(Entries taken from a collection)
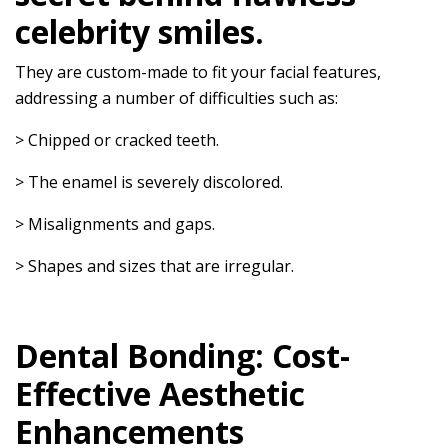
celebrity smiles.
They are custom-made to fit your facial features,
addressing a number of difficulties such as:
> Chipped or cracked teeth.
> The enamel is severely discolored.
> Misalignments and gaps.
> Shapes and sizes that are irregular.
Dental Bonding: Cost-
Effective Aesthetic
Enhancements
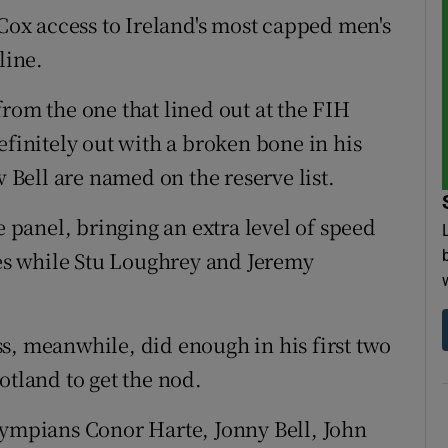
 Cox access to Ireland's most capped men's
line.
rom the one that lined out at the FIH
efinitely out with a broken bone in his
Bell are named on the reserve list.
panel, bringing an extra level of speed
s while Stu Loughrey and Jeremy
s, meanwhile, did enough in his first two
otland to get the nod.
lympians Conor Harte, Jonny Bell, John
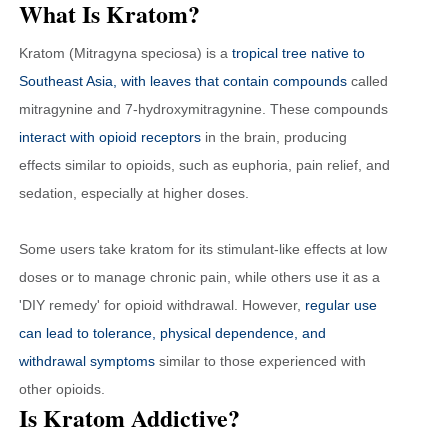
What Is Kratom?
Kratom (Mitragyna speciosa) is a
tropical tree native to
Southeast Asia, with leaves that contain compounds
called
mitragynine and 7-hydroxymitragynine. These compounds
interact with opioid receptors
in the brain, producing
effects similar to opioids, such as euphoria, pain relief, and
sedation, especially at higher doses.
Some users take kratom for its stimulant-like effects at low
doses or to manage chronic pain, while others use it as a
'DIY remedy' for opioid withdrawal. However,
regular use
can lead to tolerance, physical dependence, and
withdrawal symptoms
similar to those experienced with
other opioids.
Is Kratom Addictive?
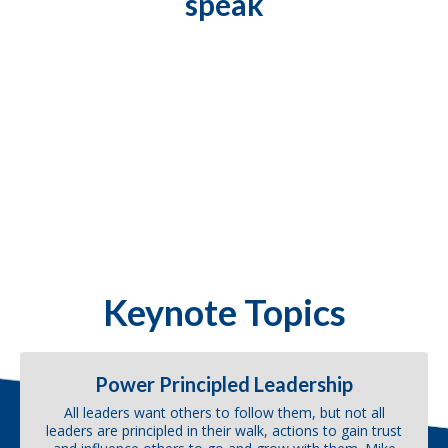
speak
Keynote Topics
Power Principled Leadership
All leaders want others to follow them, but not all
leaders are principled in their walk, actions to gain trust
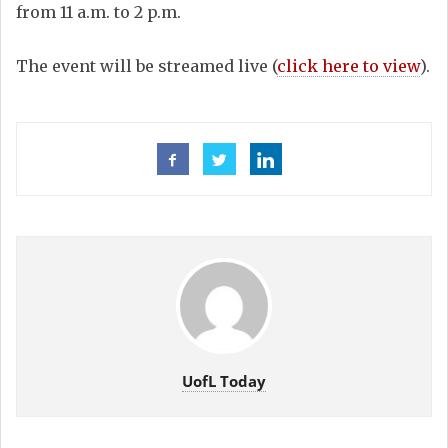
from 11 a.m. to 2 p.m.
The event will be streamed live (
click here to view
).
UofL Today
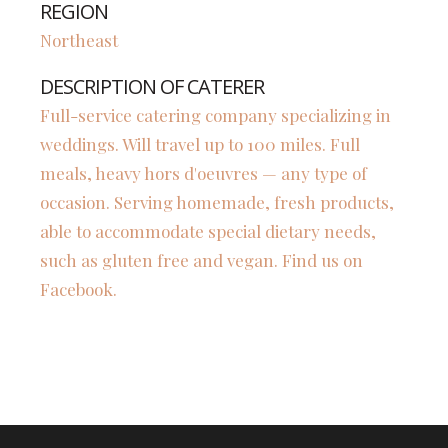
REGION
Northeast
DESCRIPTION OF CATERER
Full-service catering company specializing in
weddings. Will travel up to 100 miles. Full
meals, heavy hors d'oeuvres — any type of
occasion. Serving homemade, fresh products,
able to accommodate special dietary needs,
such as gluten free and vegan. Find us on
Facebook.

---

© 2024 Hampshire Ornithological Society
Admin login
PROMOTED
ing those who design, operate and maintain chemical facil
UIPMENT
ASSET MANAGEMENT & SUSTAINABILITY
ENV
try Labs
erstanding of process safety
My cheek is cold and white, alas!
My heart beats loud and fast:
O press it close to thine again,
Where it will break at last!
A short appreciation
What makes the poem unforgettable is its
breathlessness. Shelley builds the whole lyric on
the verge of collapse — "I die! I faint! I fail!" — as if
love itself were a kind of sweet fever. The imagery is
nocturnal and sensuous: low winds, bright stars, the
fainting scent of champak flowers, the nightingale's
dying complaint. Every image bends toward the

==

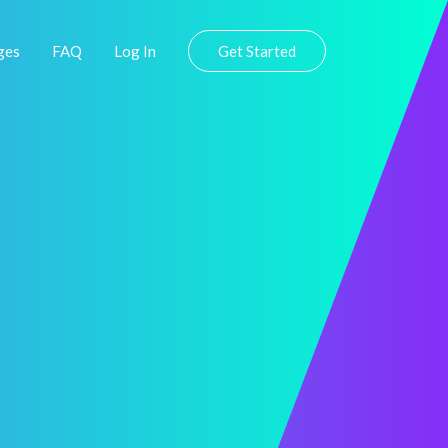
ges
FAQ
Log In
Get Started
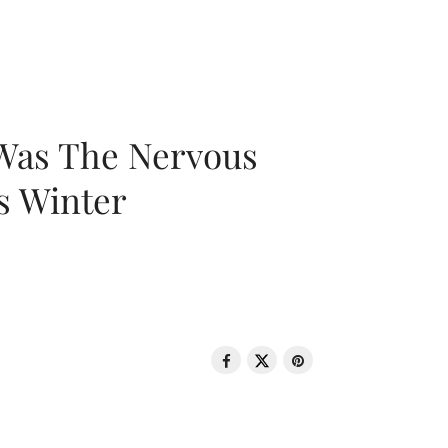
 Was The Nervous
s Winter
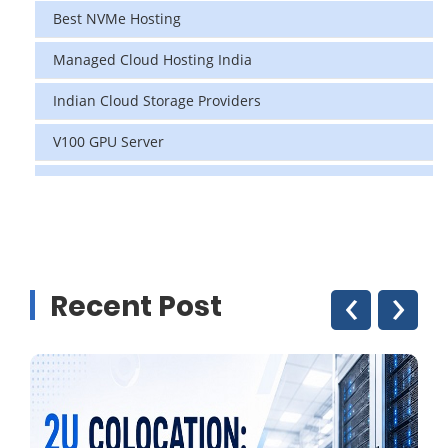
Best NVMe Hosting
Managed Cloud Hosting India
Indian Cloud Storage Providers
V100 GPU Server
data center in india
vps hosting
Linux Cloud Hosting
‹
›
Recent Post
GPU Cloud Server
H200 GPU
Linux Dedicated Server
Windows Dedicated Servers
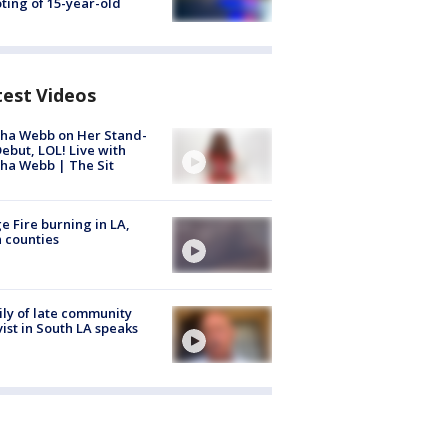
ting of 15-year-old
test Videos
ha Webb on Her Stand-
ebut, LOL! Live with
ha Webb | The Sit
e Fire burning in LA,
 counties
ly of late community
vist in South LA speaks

AIM OF THE EXERCISE: While skipping the pictures, transcribe the data above from the line showing "celebrity smiles." through the line showing "What Is Kratom?", exactly and with both ends.

ANSWER FOR THIS EXERCISE:
celebrity smiles.
They are custom-made to fit your facial features,
addressing a number of difficulties such as:
> Chipped or cracked teeth.
> The enamel is severely discolored.
> Misalignments and gaps.
> Shapes and sizes that are irregular.
Dental Bonding: Cost-
Effective Aesthetic
Enhancements
 Cox access to Ireland's most capped men's
line.
rom the one that lined out at the FIH
efinitely out with a broken bone in his
Bell are named on the reserve list.
panel, bringing an extra level of speed
s while Stu Loughrey and Jeremy
s, meanwhile, did enough in his first two
otland to get the nod.
lympians Conor Harte, Jonny Bell, John
What Is Kratom?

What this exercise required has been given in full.